No plano mitológico e filosófico, a obra evoca o temperamento melancólico, tradicionalmente associado à figura de Saturno. No século XIX, esta "bílis negra" já não é apenas uma doença, mas o sinal distintivo do génio e da sensibilidade moderna. Munch inscreve-se nesta linhagem, onde o artista é um visionário sofredor, capaz de perceber as correntes subterrâneas da existência. A praia simboliza aqui a fronteira frágil entre a razão e a loucura.

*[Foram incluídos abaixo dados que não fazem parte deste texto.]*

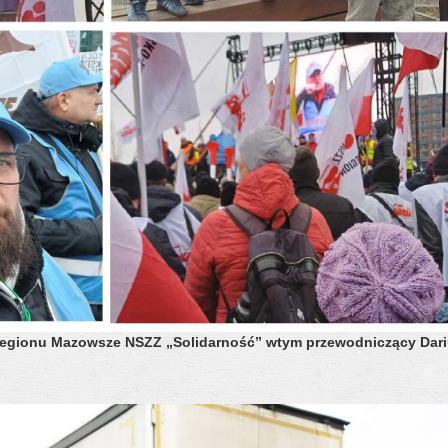
 z Regionu Mazowsze NSZZ „Solidarność” wtym przewodniczący Dar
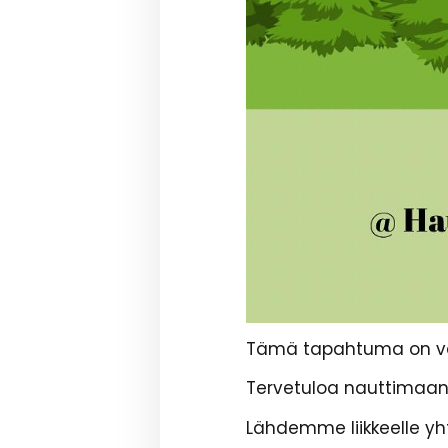
Tämä tapahtuma on vain 
Tervetuloa nauttimaan
Lähdemme liikkeelle yh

A profundidade da análise revela também uma dimensão existencial ligada à filosofia de Kierkegaard. A personagem não sofre apenas por um amor perdido, mas pela angústia do ser. A paisagem torna-se uma prisão psicológica onde cada elemento — a pedra plana, o cais, as cores escuras — contribui para uma sensação de sufoco apesar da abertura do espaço. É esta capacidade de pintar "os estados da alma" que faz de Munch o precursor do Expressionismo.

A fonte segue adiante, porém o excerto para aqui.